-- Opening Marker --
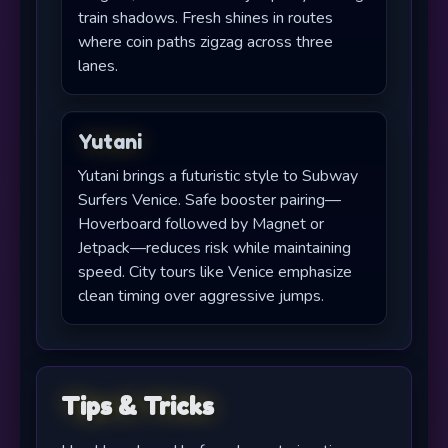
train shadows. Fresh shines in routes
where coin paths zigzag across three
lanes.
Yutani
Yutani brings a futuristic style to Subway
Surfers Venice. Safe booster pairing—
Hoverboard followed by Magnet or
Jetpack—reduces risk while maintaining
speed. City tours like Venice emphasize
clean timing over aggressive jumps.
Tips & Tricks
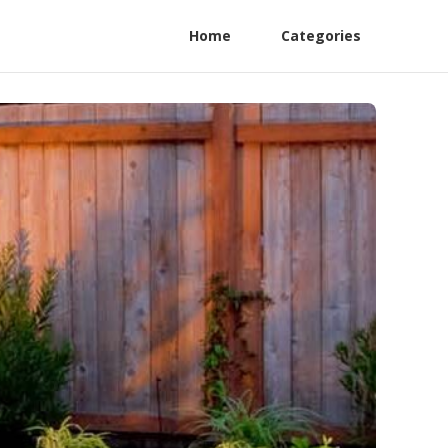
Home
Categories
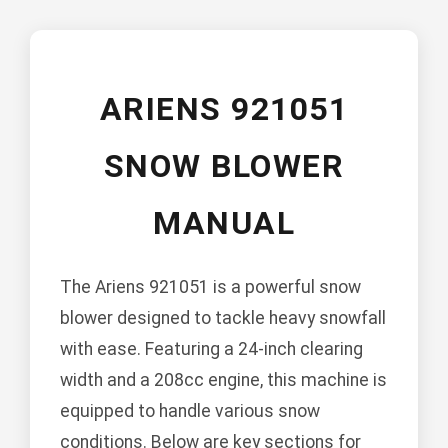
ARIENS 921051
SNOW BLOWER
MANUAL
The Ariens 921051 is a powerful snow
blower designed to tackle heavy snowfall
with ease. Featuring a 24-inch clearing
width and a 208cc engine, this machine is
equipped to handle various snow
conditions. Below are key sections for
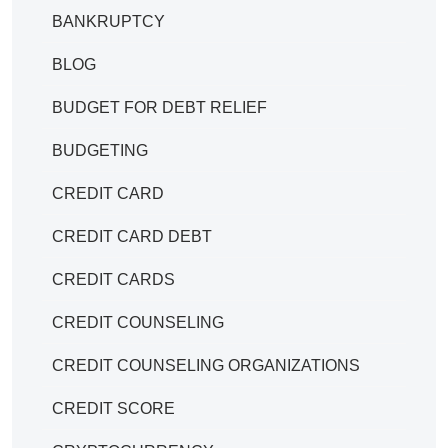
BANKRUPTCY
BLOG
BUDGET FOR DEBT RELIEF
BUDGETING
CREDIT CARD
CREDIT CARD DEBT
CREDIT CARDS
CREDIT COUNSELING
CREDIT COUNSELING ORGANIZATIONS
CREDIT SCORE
-- Closing Marker --
-- Opening Marker --
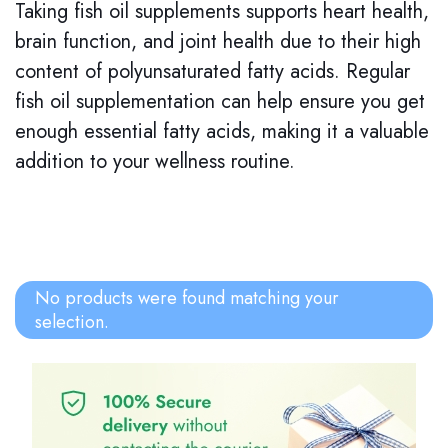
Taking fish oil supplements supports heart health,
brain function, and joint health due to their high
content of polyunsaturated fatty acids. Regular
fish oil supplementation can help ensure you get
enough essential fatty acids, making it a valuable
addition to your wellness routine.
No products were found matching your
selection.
-- Closing Marker --
# Prompt
Examine the data above and state how many of its lines contain the word "CREDIT", with no further remarks.

# Answer
6